Melalui latihan menahan diri, seseorang belajar memahami
batas antara keinginan pribadi dan nilai yang lebih besar yang ia yakini.
Menariknya, proses pembentukan diri ini sering terjadi dalam
momen-momen yang sangat sederhana.
Menahan diri untuk tidak makan sebelum waktunya, memilih
kata-kata yang lebih baik ketika berbicara, atau memutuskan untuk membantu
orang lain adalah contoh tindakan kecil yang memiliki makna besar dalam
pembentukan karakter.
Setiap keputusan semacam itu memperkuat gambaran diri
seseorang tentang siapa dirinya. Dalam konteks ini, puasa dapat dipahami bukan
hanya sebagai ibadah ritual, tetapi juga sebagai proses sosial yang membentuk
kesadaran diri.
Ia mengajarkan manusia untuk melihat dirinya tidak hanya
sebagai individu yang memiliki keinginan, tetapi juga sebagai anggota
masyarakat yang hidup dalam jaringan nilai dan harapan bersama.

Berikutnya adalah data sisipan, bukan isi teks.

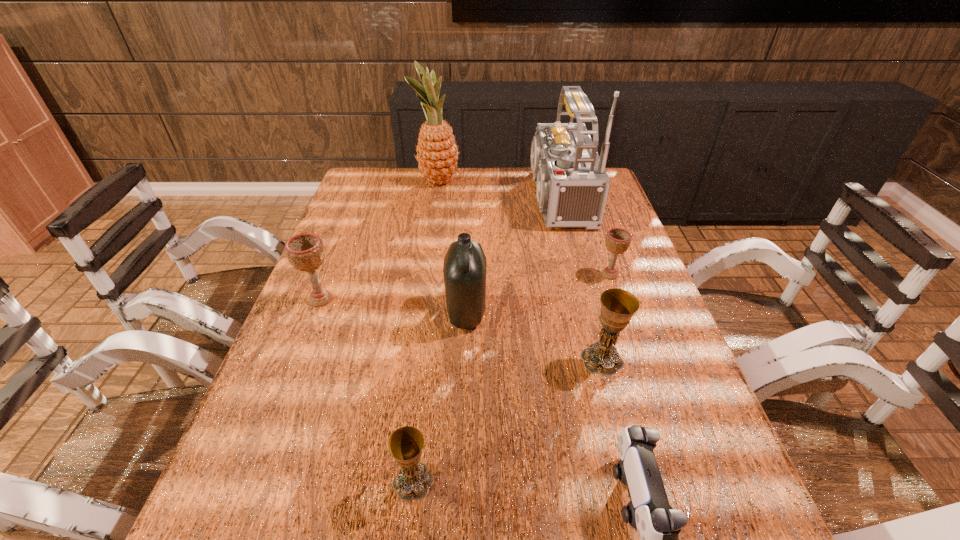 This screenshot has width=960, height=540. What are the coordinates of `pineapple` in the screenshot? It's located at click(437, 153).

The image size is (960, 540). What are the coordinates of `gray radio receiver` in the screenshot? It's located at (572, 184).

Find the location of a particular element. This screenshot has height=540, width=960. bottle is located at coordinates [464, 270].

At what (x,y) coordinates should I click in order to perform the action: click on the third chalice from left to right. Please return your answer as a coordinate pair (x, y). This screenshot has height=540, width=960. Looking at the image, I should click on (618, 306).

At what (x,y) coordinates should I click in order to perform the action: click on the bigger gold chalice. Please return your answer as a coordinate pair (x, y). Looking at the image, I should click on (618, 306).

Identify the location of the left beige chalice. The width and height of the screenshot is (960, 540). (305, 252).

The image size is (960, 540). In order to click on the leftmost chalice in this screenshot , I will do `click(305, 252)`.

I want to click on the farther beige chalice, so click(x=617, y=240).

Locate an element on the screen. Image resolution: width=960 pixels, height=540 pixels. the smaller beige chalice is located at coordinates (617, 240).

At what (x,y) coordinates should I click in order to perform the action: click on the nearer gold chalice. Please return your answer as a coordinate pair (x, y). Looking at the image, I should click on (413, 481).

Dengan demikian, Ramadhan bukan hanya mengubah pola makan
atau jadwal aktivitas sehari-hari. Ia juga menjadi ruang refleksi di mana
manusia belajar memahami dirinya sendiri.
Dalam setiap godaan yang ditahan, setiap emosi yang
dikendalikan, dan setiap tindakan baik yang dilakukan, individu sebenarnya
sedang membangun dirinya sedikit demi sedikit.
Dan mungkin di situlah makna terdalam dari puasa. Ia bukan
hanya latihan menahan lapar, tetapi juga latihan menjadi diri yang lebih sadar,
lebih reflektif, dan lebih manusiawi.